# What the task asks
Pull every line containing "Voice" from the entries.

Listed records Block Start

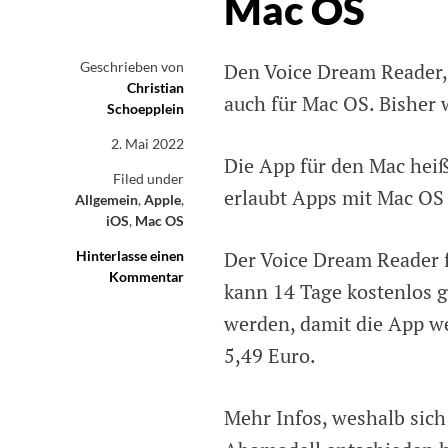
Mac OS
Geschrieben von
Den Voice Dream Reader, 
Christian
auch für Mac OS. Bisher 
Schoepplein
2. Mai 2022
Die App für den Mac heiß
Filed under
erlaubt Apps mit Mac O
Allgemein
,
Apple
,
iOS
,
Mac OS
Der Voice Dream Reader 
Hinterlasse einen
Kommentar
on
kann 14 Tage kostenlos 
Voice
Dream
werden, damit die App we
Reader
5,49 Euro.
jetzt
auch
für
Mehr Infos, weshalb sich
Mac
OS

Listed records Block End

# Expected answer
Den Voice Dream Reader, 
Der Voice Dream Reader 
Voice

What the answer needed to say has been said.